Navy intranet stakes raised

The Navy's top officer last week raised the stakes in the service's pursuit to build an intranet to link half a million Navy users around the world by 2001.

SAN DIEGO—The Navy's top officer last week raised the stakes in the service's pursuit to build an intranet to link half a million Navy users around the world by 2001.

At the West '99 conference sponsored by the Armed Forces Communications and Electronics Association and the Naval Institute, Chief of Naval Operations Adm. Jay Johnson said the Navy of the 21st century must be prepared to operate in the "the boundless domains of the sea, space and cyberspace. [Networks] have become a force in the world. We cannot afford not to" build the intranet.

The Pacific and Atlantic Fleets have spent the past two years developing the Information Technology for the 21st Century network, which will connect ships and bases with commercial networks. Johnson said the Navywide intranet "cannot be just limited to ships.... Operational primacy requires robust linkage between ships and to all supporting elements ashore."

Rear Adm. John Gauss, commander of the Space and Naval Warfare Systems Command, headquartered here and charged with development of the intranet, said eventually the intranet would serve 180,000 users in the Atlantic and Pacific Fleets, 123,000 users in the supporting Navy systems commands and roughly another 200,000 civilian and military users in smaller commands around the world.

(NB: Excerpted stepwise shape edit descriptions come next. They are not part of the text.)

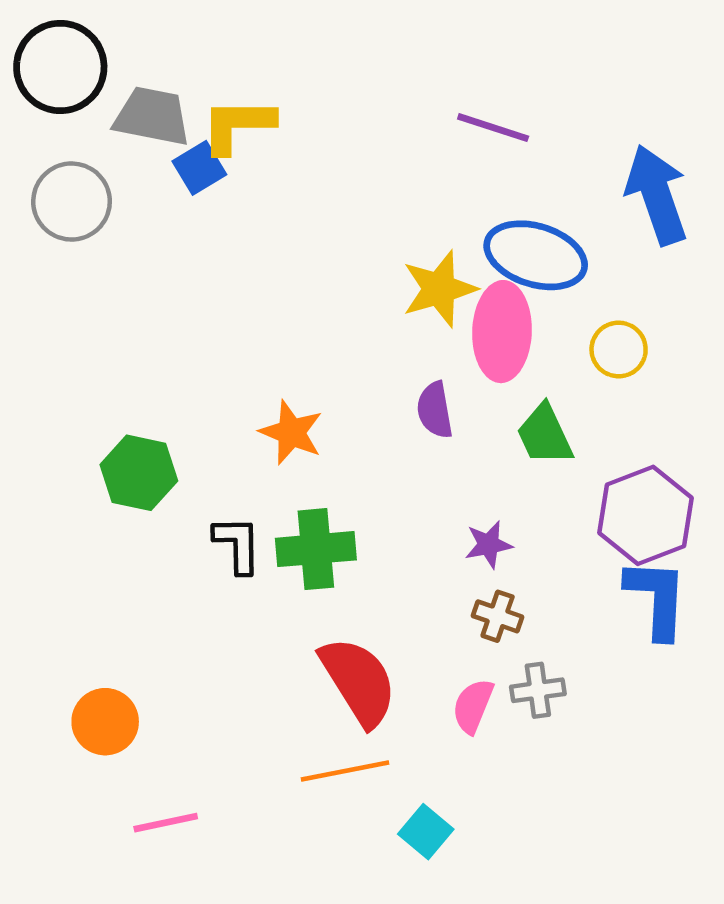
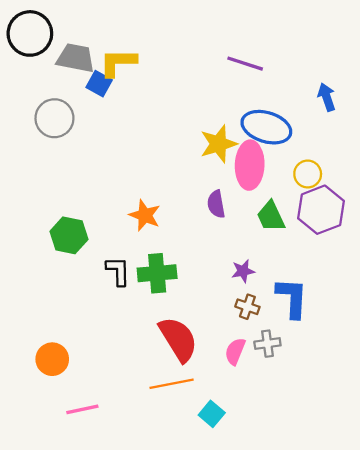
blue square: (199, 168) -> (99, 84), turned -30
blue arrow: (657, 195) -> (327, 97), size x0.6
gray circle: (72, 202) -> (54, 118), moved
purple hexagon: (645, 515) -> (321, 210), moved
blue L-shape: (657, 598) -> (292, 298), moved

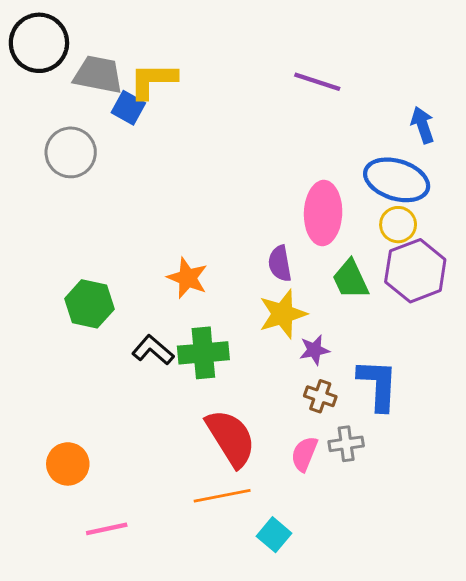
blue ellipse: (266, 127) -> (397, 180), moved
yellow star: (218, 144) -> (283, 314), moved
black L-shape: (118, 271) -> (153, 350), turned -48

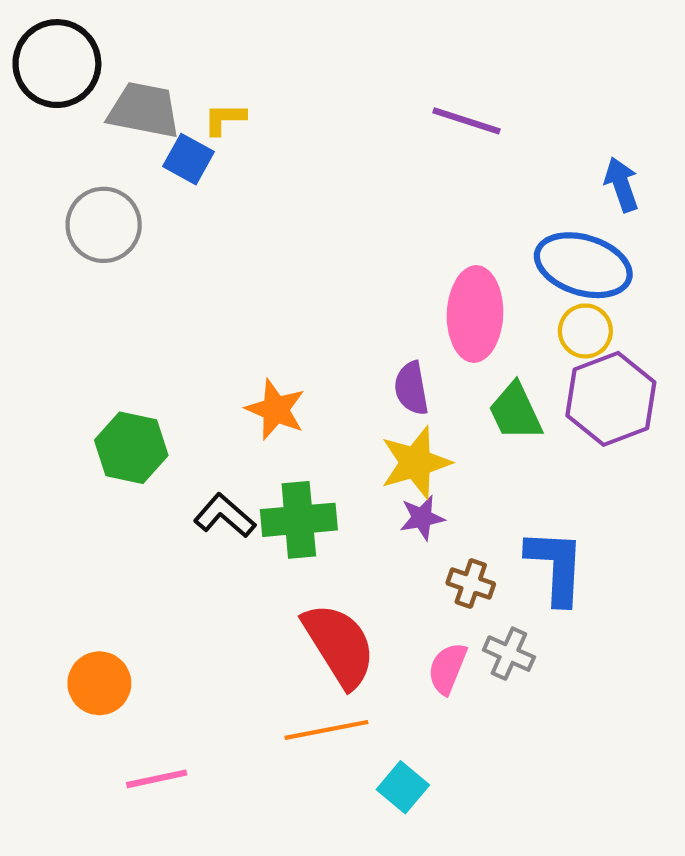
yellow L-shape: (153, 80) -> (225, 119), size x0.6
purple star: (314, 350) -> (422, 518), moved
gray cross: (346, 444) -> (509, 654), turned 32

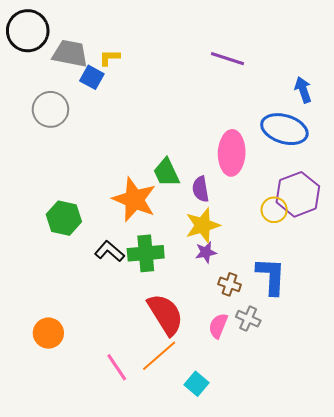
yellow circle: (585, 331) -> (274, 210), moved
orange star: (276, 409) -> (134, 199), size x1.5
green trapezoid: (515, 412) -> (166, 173), moved
orange line: (326, 730) -> (159, 356), turned -30
pink line: (157, 779) -> (117, 367), moved, turned 68

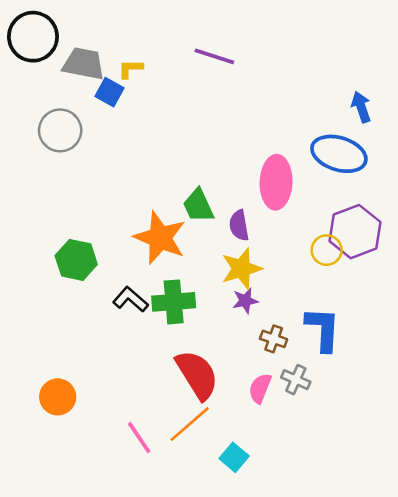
purple line: (228, 59) -> (214, 56), moved

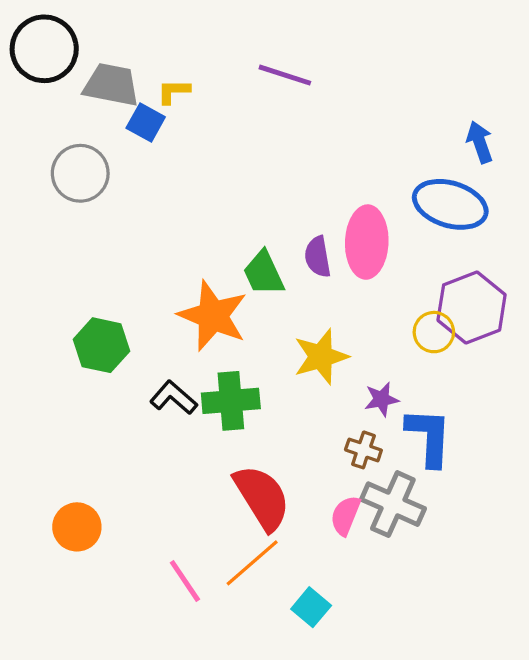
purple semicircle: (239, 225) -> (318, 257), moved
purple star: (245, 301) -> (381, 399), moved
gray cross: (296, 380) -> (393, 504), size x1.6

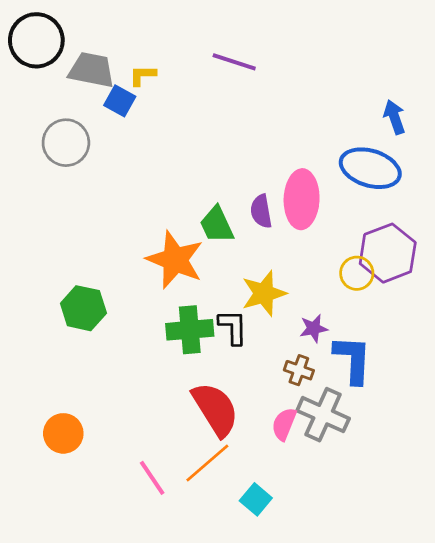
green hexagon: (101, 345) -> (83, 308), moved
black L-shape: (174, 398) -> (233, 327), moved, turned 48

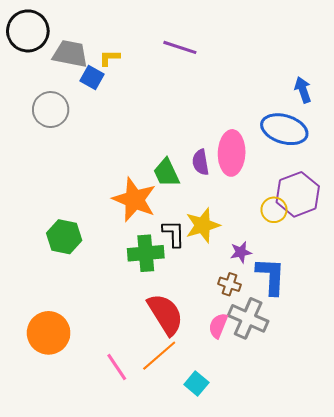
black L-shape: (233, 327) -> (174, 234), moved
orange circle: (63, 433) -> (49, 333), size x1.4

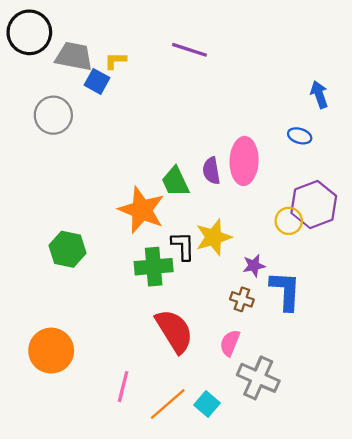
blue ellipse: (284, 129) -> (300, 136), size x0.5
gray cross: (248, 318) -> (258, 378), moved
orange line: (159, 356) -> (168, 404), moved
pink line: (117, 367) -> (123, 387), turned 48

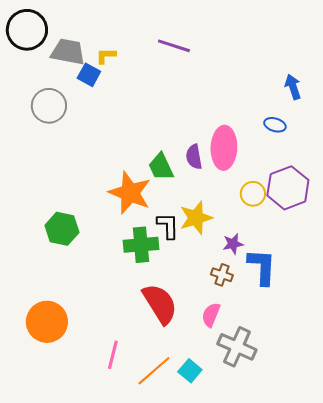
yellow circle: (289, 221) -> (253, 194), moved

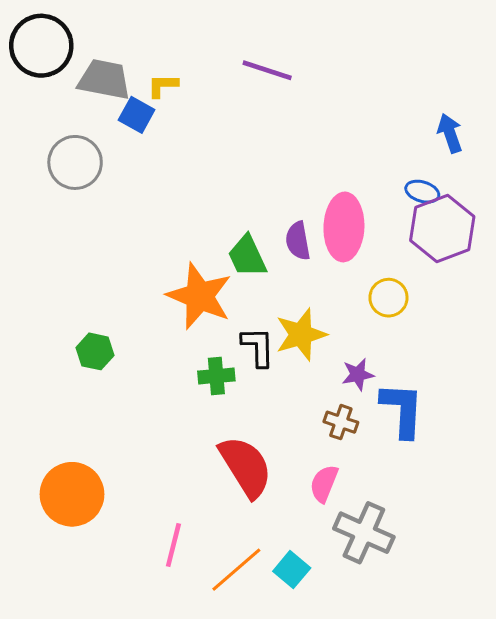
purple hexagon: (288, 188) -> (442, 229), moved
green hexagon: (62, 229) -> (95, 351), size x0.7
green cross: (141, 245) -> (216, 376), size x0.7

Adm. Archie Clemins, commander of the Pacific Fleet, first called for the development of the intranet in November at an AFCEA conference. Industry and military sources said Johnson's choice to use a public forum to push the intranet puts clout behind an effort that eventually could end up as a turf fight between the Navy and the Defense Information Systems Agency, which is responsible for providing global service to all Defense Department users through its Defense Information Systems Network.

When asked what role DISA and the DISN would play in the intranet, Gauss said that though the Navy would consider DISA as a provider, the service must consider alternatives that would deliver better "price and performance."

Gauss, in a panel discussion on the intranet, said the Navy will continue to use DISN's Secret Internet Protocol Router Network for classified traffic. But because "price and performance is a consideration, we will have to consider other sources to move high-volume information" in the unclassified realm, he said.

Clemins, who continued to push for a separate Navy network in his comments, said building a Navywide intranet made more sense than focusing on a similar network for all of DOD. "If you want to organize for success, bite off chunks," he said. "I don't know how to bite off all of DOD."

Army Lt. Gen. David Kelley, DISA director, said during another panel discussion that he "was not in favor" of the services operating their own networks and pointed out that DISA is in the final stages of contracting for a Pacific extension of the DISN to serve "largely Navy customers."

Sprint and MCI WorldCom, which recently won contracts for the new governmentwide FTS 2001 contract, said they could satisfy the Navy's requirements from that vehicle. MCI, which won its FTS 2001 contract the week before West '99, distributed mimeographed brochures that touted FTS 2001 as the "Global and domestic provider to the Navy and Marine Corps" and said that the new contract can provide the Navy with everything it needs from switched voice services, to calling-card services, to advanced Asynchronous Transfer Mode data services.

Bill Brougham, director of the Sprint Defense program office, said his company can "probably handle any requirement the Navy has. We provide a wide range of services" on FTS 2001.

Johnson made it clear that he wants more than just long-haul pipes on the intranet, saying the Navy wants industry to help it acquire "end-to-end capability." In his briefing, Gauss described the Navywide intranet as a massive enterprisewide network, encompassing everything from PCs on the desktop to ship and shore local-area networks, to regional network control centers and server farms, to metropolitan-area networks, to the long-haul circuits to stitch the networks together as well as the afloat networks bundled under the IT-21 project.

Johnson declined to put a price tag on the intranet project, saying he "didn't like" the first figure he saw. The scale of the project literally could mean a price tag measured in billions of dollars, industry sources said. For example, Spawar pegged the value of a pending five-year contract to provide 64 megabit/sec service to 75 ships at $135 million.